38. Accordingly, this Court is inclined to grant bail to the Petitioner in FIR No. 70/2020 dated 27.02.2020 registered at PS Bhajanpur for offences under Sections Bhajanpura for offences under Sections 147, 148, 149, 302, 307, 396, 436, 455, 201, 188, 34 of the IPC on the following conditions: a. The Petitioner shall furnish a personal bond in the sum of ₹35,000/- with one surety of the like amount to the satisfaction of the Trial Court/Duty Magistrate. b. The Petitioner shall not leave NCT of Delhi without prior permission of this Court. c. The Petitioner shall report to the concerned Police Station every Tuesday and Thursday at 10:30 AM and should be released after completing the formalities within half an hour. d. The Petitioner is directed to give all his mobile numbers to the Investigating Officer and keep them operational at all times. e.

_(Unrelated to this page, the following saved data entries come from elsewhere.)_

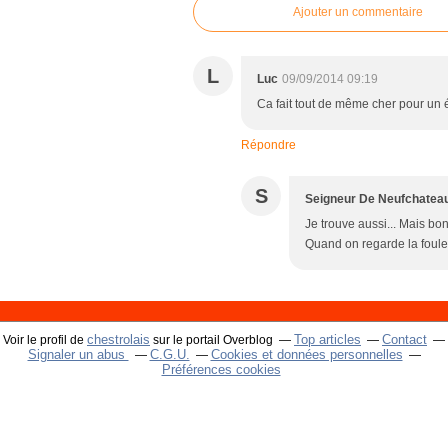
Ajouter un commentaire
L
Luc
09/09/2014 09:19
Ca fait tout de même cher pour un éc
Répondre
S
Seigneur De Neufchatea
Je trouve aussi... Mais bon
Quand on regarde la foule p
chestrolais
Top articles
Contact
Voir le profil de
sur le portail Overblog
Signaler un abus
C.G.U.
Cookies et données personnelles
Préférences cookies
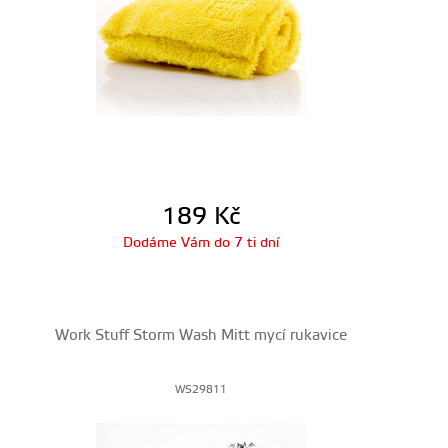
189
Kč
Dodáme Vám do 7 ti dní
Work Stuff Storm Wash Mitt mycí rukavice
WS29811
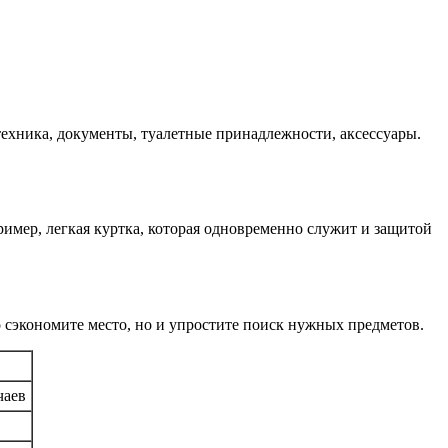
 техника, документы, туалетные принадлежности, аксессуары.
имер, легкая куртка, которая одновременно служит и защитой
 сэкономите место, но и упростите поиск нужных предметов.
чаев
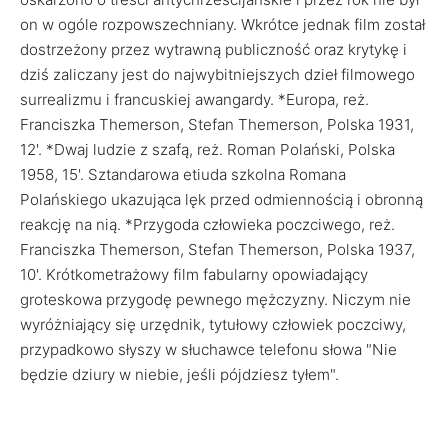
on w ogóle rozpowszechniany. Wkrótce jednak film został
dostrzeżony przez wytrawną publiczność oraz krytykę i
dziś zaliczany jest do najwybitniejszych dzieł filmowego
surrealizmu i francuskiej awangardy. *Europa, reż.
Franciszka Themerson, Stefan Themerson, Polska 1931,
12'. *Dwaj ludzie z szafą, reż. Roman Polański, Polska
1958, 15'. Sztandarowa etiuda szkolna Romana
Polańskiego ukazująca lęk przed odmiennością i obronną
reakcję na nią. *Przygoda człowieka poczciwego, reż.
Franciszka Themerson, Stefan Themerson, Polska 1937,
10'. Krótkometrażowy film fabularny opowiadający
groteskowa przygodę pewnego mężczyzny. Niczym nie
wyróżniający się urzędnik, tytułowy człowiek poczciwy,
przypadkowo słyszy w słuchawce telefonu słowa "Nie
będzie dziury w niebie, jeśli pójdziesz tyłem".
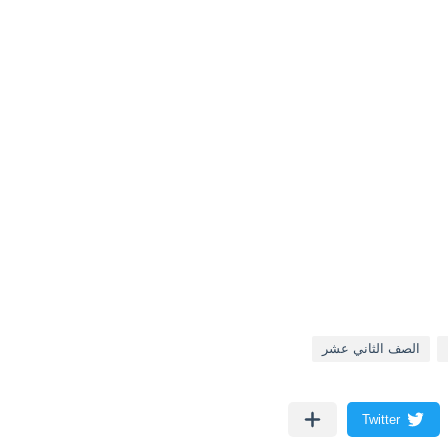
الصف الثاني عشر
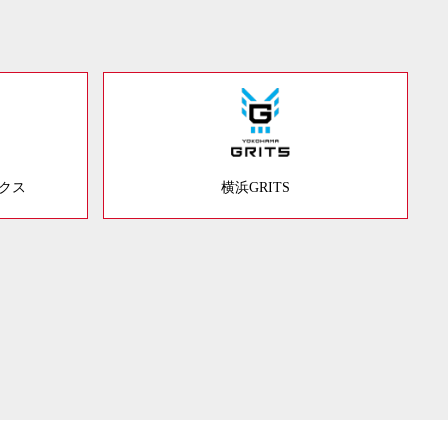
ックス
横浜GRITS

The Petitioner has given his address in the memo of parties as House No. A-195, Gali No. 3, Village Gamri, Bhajanpura, Delhi 110053. The Petitioner is directed to continue to reside at the same address. In case there is any change in the address, the Petitioner is directed to intimate the same to the IO. f. The Petitioner shall not, directly or indirectly, tamper with evidence or try to influence the witnesses. g. Violation of any of these conditions will result in the cancellation of the bail given to the petitioner.
39. It is made clear that the observations made in this Order are only for the purpose of grant of bail and cannot be taken into consideration during the trial.
40. Accordingly, the bail application is disposed of along with the pending application(s), if any.